Automne non monotone, un autre orage affectif, il tonne encore
et gronde dans nos cœurs. Une autre page, plus longue celle-ci, vingt ans. Vingt
ans à profiter d’une bulle aux portes de la nature, vingt ans à construire des
relations, à découvrir des paysages, à randonner, à déguster des spécialités, à
tester de nouvelles recettes, à vivre au plein air. Vingt ans non monotones,
peuplés forcément de vies, de chagrins et de rires, peuplés de visites, de
partage, de retrouvailles. Vingt ans à voir aussi les transformations d’une
société, d’un modèle. Petit à petit les plus modestes s’en vont, les plus
riches arrivent. Cherchent-ils à revivre le temps des cabanes de l’enfance dans
les achats des plus gros bungalows ? Exit les jeunesses sous tentes, le
temps des premières vacances sans les parents, des premières libertés entre
fêtes de Bayonne et de Dax. Exit les caravanes sorties de leur torpeur pour
quelques semaines d’air iodés, d’engueulades à monter l’auvent, d’odeurs anisée
de grandes tablées de campeurs, de rires et de bonne humeur.
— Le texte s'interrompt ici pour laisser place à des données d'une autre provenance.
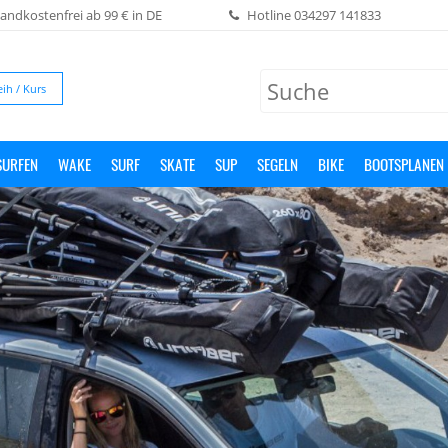
andkostenfrei ab 99 € in DE
Hotline
034297 141833
eih / Kurs
SURFEN
WAKE
SURF
SKATE
SUP
SEGELN
BIKE
BOOTSPLANEN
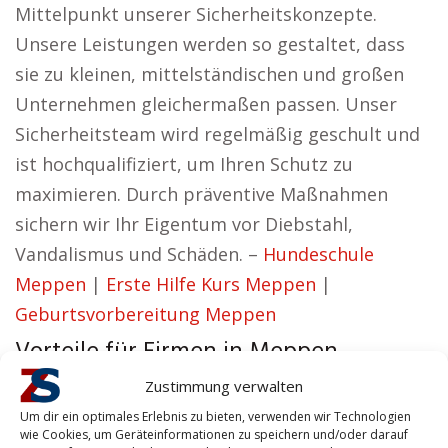
Mittelpunkt unserer Sicherheitskonzepte.
Unsere Leistungen werden so gestaltet, dass
sie zu kleinen, mittelständischen und großen
Unternehmen gleichermaßen passen. Unser
Sicherheitsteam wird regelmäßig geschult und
ist hochqualifiziert, um Ihren Schutz zu
maximieren. Durch präventive Maßnahmen
sichern wir Ihr Eigentum vor Diebstahl,
Vandalismus und Schäden. –
Hundeschule
Meppen
|
Erste Hilfe Kurs Meppen
|
Geburtsvorbereitung Meppen
Vorteile für Firmen in Meppen
Zustimmung verwalten
Erika aus Meppen vertritt die Auffassung:
Um dir ein optimales Erlebnis zu bieten, verwenden wir Technologien
Unser Ziel ist es, Sicherheitslösungen zu liefern,
wie Cookies, um Geräteinformationen zu speichern und/oder darauf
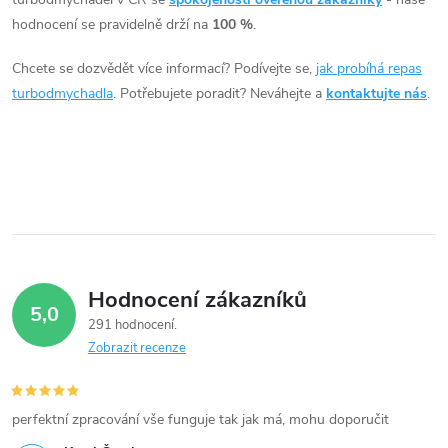
á
hodnocení se pravidelně drží na
100 %
.
d
Chcete se dozvědět více informací? Podívejte se,
jak probíhá repas
a
turbodmychadla
. Potřebujete poradit? Neváhejte a
kontaktujte nás
.
c
í
p
r
v
Hodnocení zákazníků
5,0
k
291 hodnocení
Zobrazit recenze
y
v
perfektní zpracování vše funguje tak jak má, mohu doporučit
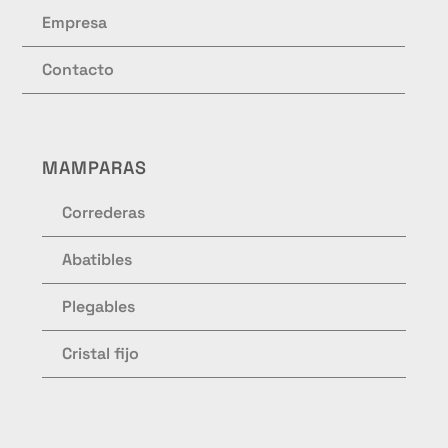
Empresa
Contacto
MAMPARAS
Correderas
Abatibles
Plegables
Cristal fijo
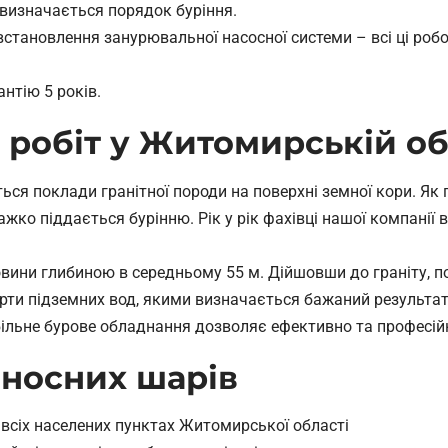
и визначається порядок буріння.
встановлення занурювальної насосної системи – всі ці ро
нтію 5 років.
 робіт у Житомирській об
ся поклади гранітної породи на поверхні земної кори. Як 
важко піддається бурінню. Рік у рік фахівці нашої компанії 
ини глибиною в середньому 55 м. Дійшовши до граніту, потр
рти підземних вод, якими визначається бажаний результат.
мобільне бурове обладнання дозволяє ефективно та професі
оносних шарів
 всіх населених пунктах Житомирської області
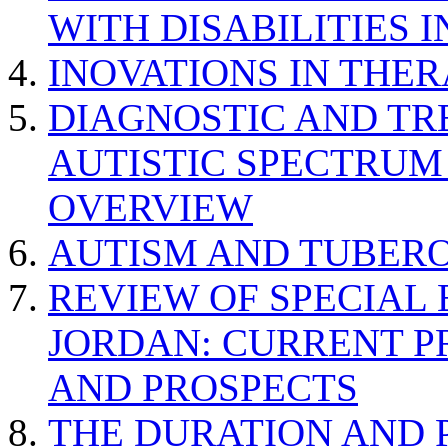
WITH DISABILITIES 
INOVATIONS IN THER
DIAGNOSTIC AND TR
AUTISTIC SPECTRUM
OVERVIEW
AUTISM AND TUBERO
REVIEW OF SPECIAL
JORDAN: CURRENT P
AND PROSPECTS
THE DURATION AND 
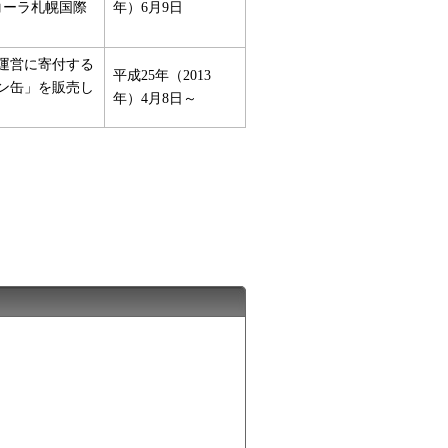
コーラ札幌国際
年）6月9日
の運営に寄付する
平成25年（2013
イン缶」を販売し
年）4月8日～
Place à l’hôtellerie
de plein air, les alignements de baraques sur roues, toutes plus grandes les
unes que les autres, le culte du tape à l’œil est désormais roi. Une page se
tourne, dans la tristesse, les regrets d’un monde qui n’est plus. Clore des
pages est une chose, c’est là un chapitre qui se clos. Un tiers de vie, et plus
encore. Un chapitre hérité des parents. Le clore, c’est aussi avoir l’impression
de leur manquer de respect. De ne plus être digne de cet héritage. Pourtant, c’est
à bout de souffle que là encore, ce choix se fait. C’est encore dans les larmes.
C’est encore et encore, les sanglots longs de l’automne, sans violon. Décidément,
septembre pique et mord. Octobre est là, il arrive sur les deuils et les
tristesses. Il arrive pour apporter ses couleurs, ses trésors, ses espérances.
Il est présent pour illuminer nos vies. Ranger les livres fermés. Ouvrir d’autres
pages, faire d’autres découvertes, faire naitre d’autres plaisirs. La vie est
un éternel recommencement. La vie est devant, toujours. Ne jamais oublier. Ne
jamais oublier de vivre et de regarder loin. Devant. Loin devant. Merci pour
ces deux belles pages, merci de les avoir écrites, de les avoir initiées. Merci
à la vie de nous faire vivre aussi ces langueurs. Il faut parfois ces larmes
pour ne pas perdre pied ni se faire aspirer dans des tourbillons de vies qui ne
sont pas les nôtres. Nos vies sont ce que nous en faisons. Nos vies sont nos
essences, pleine de sens, parfois cachés, mais nos vies sont pleines de
lucidité. Le livre de nos vies ne s’écrit pas sur quelques chapitres. Ceux-là
sont clos, d’autres sont à l’écriture et d’autres viendront encore… Nul
recommencement, juste des constructions qui passent parfois par des
démolitions, des reconstructions. La vie, tout simplement.